Similarly, with respect to an arrangement location of the position setting portion B (29), for example, the position setting portion B (29) is arranged at any position in a range between the terminal end of the microwave application antenna C (5) on a side in contact with the first electrode (4) of the second electrode (7) and a terminal end of the second electrode (7). More specifically, the arrangement location is preferably in a range of from the terminal end of the microwave application antenna C (5) to a terminal end of the second coaxial cable (11), more preferably in a range of from the terminal end of the microwave application antenna C (5) to a distal end of the second coaxial cable (11), in other words, the position setting portion B (29) is present in a range of from a distal end of the microwave application antenna C (5) to a position distant therefrom by from 10 mm to 60 mm (or 40 mm) (to the base end side).

Antenna Cover A

The medical treatment instrument (1) of the present invention preferably includes the antenna cover A (30). The antenna cover A (30) can prevent heat generation and radiation to a back side of a radiation surface (for example, the arrow direction of FIG. 6), which is in contact with the both electrodes.

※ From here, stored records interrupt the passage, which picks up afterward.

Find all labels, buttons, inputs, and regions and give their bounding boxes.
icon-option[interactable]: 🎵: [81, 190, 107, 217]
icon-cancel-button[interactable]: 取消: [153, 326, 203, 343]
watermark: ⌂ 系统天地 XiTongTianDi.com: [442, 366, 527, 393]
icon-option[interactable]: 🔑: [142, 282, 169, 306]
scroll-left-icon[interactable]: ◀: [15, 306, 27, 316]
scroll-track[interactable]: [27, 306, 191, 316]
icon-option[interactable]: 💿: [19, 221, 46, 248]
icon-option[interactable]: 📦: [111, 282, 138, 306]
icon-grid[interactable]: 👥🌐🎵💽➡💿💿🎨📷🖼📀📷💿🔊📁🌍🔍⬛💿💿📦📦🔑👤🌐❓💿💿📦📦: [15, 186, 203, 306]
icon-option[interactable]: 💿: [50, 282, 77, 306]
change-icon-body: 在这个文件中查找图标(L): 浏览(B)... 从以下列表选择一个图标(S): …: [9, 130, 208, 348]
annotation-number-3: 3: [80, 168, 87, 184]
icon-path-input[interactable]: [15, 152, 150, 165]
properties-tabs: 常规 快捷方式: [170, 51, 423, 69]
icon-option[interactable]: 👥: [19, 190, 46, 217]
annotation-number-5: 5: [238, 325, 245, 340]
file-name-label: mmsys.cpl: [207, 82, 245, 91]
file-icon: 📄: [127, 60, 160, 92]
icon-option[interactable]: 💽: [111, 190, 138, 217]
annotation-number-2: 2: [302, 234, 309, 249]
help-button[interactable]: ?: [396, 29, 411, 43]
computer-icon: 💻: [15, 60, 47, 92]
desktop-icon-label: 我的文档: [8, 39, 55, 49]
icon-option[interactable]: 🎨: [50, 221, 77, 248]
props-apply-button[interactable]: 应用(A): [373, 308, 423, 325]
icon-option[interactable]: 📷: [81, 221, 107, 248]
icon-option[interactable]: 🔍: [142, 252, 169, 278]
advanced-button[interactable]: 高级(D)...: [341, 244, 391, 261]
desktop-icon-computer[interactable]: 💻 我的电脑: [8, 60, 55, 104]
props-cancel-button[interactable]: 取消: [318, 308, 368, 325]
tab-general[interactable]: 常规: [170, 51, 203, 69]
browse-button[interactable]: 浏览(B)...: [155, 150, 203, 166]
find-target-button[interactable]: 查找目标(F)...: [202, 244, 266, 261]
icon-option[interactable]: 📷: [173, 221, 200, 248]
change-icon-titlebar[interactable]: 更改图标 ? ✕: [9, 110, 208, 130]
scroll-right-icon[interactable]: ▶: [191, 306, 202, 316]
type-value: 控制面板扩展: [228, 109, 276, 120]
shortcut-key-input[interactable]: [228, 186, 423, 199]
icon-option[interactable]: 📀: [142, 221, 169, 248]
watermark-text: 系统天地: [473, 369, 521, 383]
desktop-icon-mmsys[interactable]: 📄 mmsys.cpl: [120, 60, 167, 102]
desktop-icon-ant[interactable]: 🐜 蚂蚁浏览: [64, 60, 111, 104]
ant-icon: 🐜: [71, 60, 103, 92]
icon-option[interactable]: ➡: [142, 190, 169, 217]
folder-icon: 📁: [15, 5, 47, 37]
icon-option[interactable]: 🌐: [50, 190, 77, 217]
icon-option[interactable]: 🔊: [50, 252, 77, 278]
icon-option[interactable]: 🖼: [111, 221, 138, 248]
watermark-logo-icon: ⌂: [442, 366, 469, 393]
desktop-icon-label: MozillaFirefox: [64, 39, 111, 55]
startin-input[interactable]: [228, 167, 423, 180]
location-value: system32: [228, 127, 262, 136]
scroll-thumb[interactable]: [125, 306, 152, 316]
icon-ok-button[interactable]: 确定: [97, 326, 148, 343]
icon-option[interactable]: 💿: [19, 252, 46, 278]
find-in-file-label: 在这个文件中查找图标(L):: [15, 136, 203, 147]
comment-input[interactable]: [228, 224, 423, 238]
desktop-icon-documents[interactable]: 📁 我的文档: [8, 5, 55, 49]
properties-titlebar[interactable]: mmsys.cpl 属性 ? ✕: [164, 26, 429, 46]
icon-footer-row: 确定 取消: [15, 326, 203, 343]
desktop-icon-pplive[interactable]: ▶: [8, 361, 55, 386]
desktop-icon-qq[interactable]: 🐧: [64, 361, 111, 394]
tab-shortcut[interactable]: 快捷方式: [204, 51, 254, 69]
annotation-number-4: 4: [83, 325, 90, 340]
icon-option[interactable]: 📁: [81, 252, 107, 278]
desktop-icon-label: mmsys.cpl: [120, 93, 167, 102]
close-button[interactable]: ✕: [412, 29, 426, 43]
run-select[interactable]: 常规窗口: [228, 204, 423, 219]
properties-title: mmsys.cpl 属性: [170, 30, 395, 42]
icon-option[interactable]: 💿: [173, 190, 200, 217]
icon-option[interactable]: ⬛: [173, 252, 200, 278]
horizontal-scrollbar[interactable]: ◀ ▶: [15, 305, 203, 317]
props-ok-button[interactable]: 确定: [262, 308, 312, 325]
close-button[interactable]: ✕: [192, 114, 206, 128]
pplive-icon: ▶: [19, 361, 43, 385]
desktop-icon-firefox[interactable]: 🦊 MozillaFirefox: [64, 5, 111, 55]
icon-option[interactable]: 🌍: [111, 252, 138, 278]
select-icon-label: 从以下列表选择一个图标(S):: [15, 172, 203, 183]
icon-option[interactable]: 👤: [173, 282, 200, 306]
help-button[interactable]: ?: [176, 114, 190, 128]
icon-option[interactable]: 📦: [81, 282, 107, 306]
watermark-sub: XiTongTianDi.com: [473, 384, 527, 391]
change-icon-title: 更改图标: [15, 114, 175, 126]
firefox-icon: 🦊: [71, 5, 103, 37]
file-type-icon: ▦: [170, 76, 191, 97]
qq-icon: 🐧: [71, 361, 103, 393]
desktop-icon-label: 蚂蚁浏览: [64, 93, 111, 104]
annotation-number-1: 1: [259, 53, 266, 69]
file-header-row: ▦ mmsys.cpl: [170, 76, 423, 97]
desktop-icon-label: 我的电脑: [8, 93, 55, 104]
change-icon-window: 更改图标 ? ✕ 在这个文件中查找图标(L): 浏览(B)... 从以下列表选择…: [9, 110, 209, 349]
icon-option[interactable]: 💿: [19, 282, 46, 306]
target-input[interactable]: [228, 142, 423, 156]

The antenna cover A (30) includes a distal-end side inner cavity fitting hole portion (31) in an inner cavity on a distal end side of the cover.

Further, the microwave application antenna A (2) and/or the microwave application antenna C (5) includes a distal-end side fitting protruding portion (33) at an upper end on a distal end side of the antenna.

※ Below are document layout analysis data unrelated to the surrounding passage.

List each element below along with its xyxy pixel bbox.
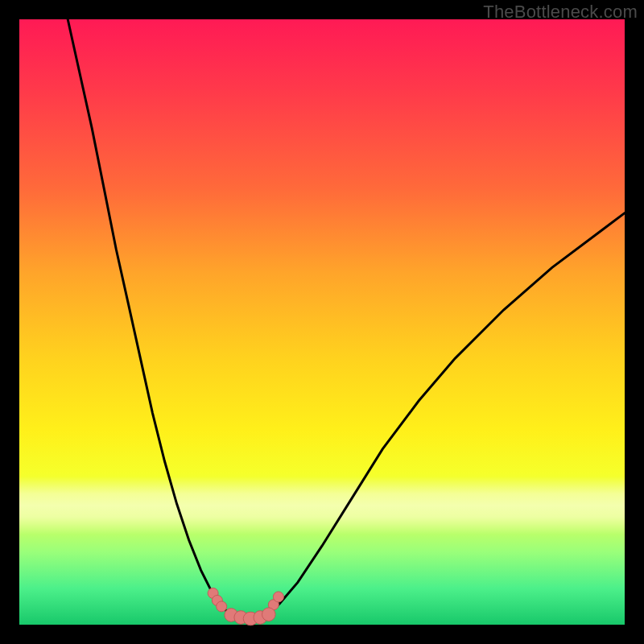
marker-group xyxy=(208,588,283,625)
curve-group xyxy=(68,19,625,619)
marker-dot xyxy=(217,601,227,612)
chart-svg xyxy=(19,19,625,625)
marker-dot xyxy=(273,592,283,602)
marker-lobe xyxy=(262,608,276,621)
bottleneck-curve xyxy=(68,19,625,619)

As illustrated in the dotted-line circle in FIG. 6B, the distal-end side fitting protruding portion (33) is fitted into the distal-end side inner cavity fitting hole portion (31), thereby being capable of preventing falling off of the microwave application antenna A (C) on the distal end side.

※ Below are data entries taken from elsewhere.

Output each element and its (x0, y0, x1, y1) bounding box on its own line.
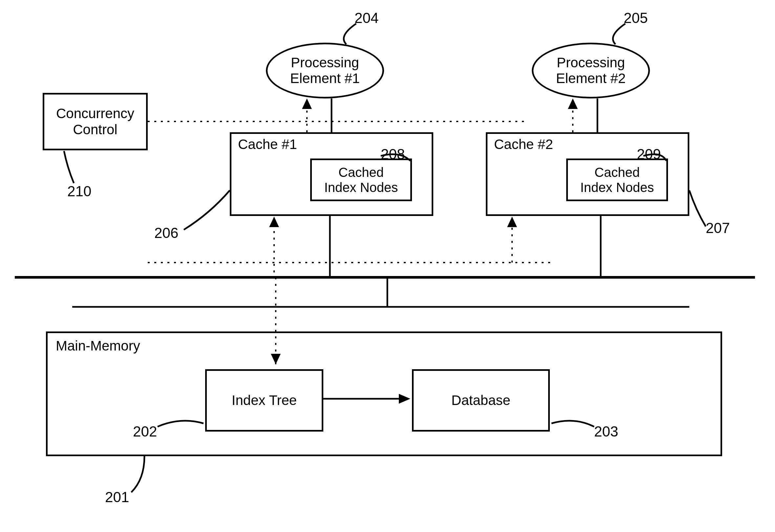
ref-209: 209 (637, 146, 661, 162)
index-tree-label: Index Tree (232, 393, 297, 408)
ref-207: 207 (706, 220, 730, 236)
processing-element-1-label: Processing Element #1 (290, 55, 360, 87)
svg-marker-18 (507, 217, 517, 227)
svg-marker-13 (568, 98, 578, 109)
processing-element-2-label: Processing Element #2 (556, 55, 626, 87)
database-box: Database (412, 369, 550, 432)
cache-2-title: Cache #2 (494, 137, 553, 152)
ref-205: 205 (624, 10, 648, 26)
database-label: Database (451, 393, 511, 408)
concurrency-control-label: Concurrency Control (56, 106, 134, 138)
svg-marker-15 (269, 217, 279, 227)
concurrency-control-box: Concurrency Control (43, 93, 148, 150)
ref-204: 204 (354, 10, 378, 26)
cache-2-cached-index-nodes-box: Cached Index Nodes (566, 159, 668, 201)
ref-208: 208 (381, 146, 405, 162)
main-memory-title: Main-Memory (56, 338, 140, 354)
cache-1-cached-index-nodes-label: Cached Index Nodes (324, 165, 398, 195)
processing-element-1-ellipse: Processing Element #1 (266, 43, 384, 98)
index-tree-box: Index Tree (205, 369, 323, 432)
cache-2-box: Cache #2 Cached Index Nodes (486, 132, 689, 216)
ref-210: 210 (67, 183, 91, 200)
ref-201: 201 (105, 489, 129, 505)
ref-202: 202 (133, 423, 157, 440)
ref-206: 206 (154, 225, 178, 241)
cache-1-title: Cache #1 (238, 137, 297, 152)
svg-marker-10 (302, 98, 312, 109)
ref-203: 203 (594, 423, 618, 440)
processing-element-2-ellipse: Processing Element #2 (532, 43, 650, 98)
cache-1-cached-index-nodes-box: Cached Index Nodes (310, 159, 412, 201)
diagram-canvas: Concurrency Control Processing Element #… (0, 0, 775, 532)
cache-1-box: Cache #1 Cached Index Nodes (230, 132, 433, 216)
cache-2-cached-index-nodes-label: Cached Index Nodes (580, 165, 654, 195)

The antenna cover A (30) includes a distal-end side outer engagement portion (35) on the distal end side of the cover.

Further, the microwave reception antenna B (3) and/or the microwave reception antenna D (6) includes a receiving portion (36) on a distal end side of the antenna.

As illustrated in the dotted-line circle in FIG. 7B, the distal-end side outer engagement portion (35) is engaged with the distal-end side receiving portion (36), thereby being capable of preventing falling off of the antenna cover A (30) on a distal end side.

Although the material of the antenna cover A (30) is not particularly limited as long as heat generation and radiation caused by a microwave radiation can be prevented, an insulator or a dielectric can be exemplified. Further, polyether ether ketone (PEEK) can be exemplified.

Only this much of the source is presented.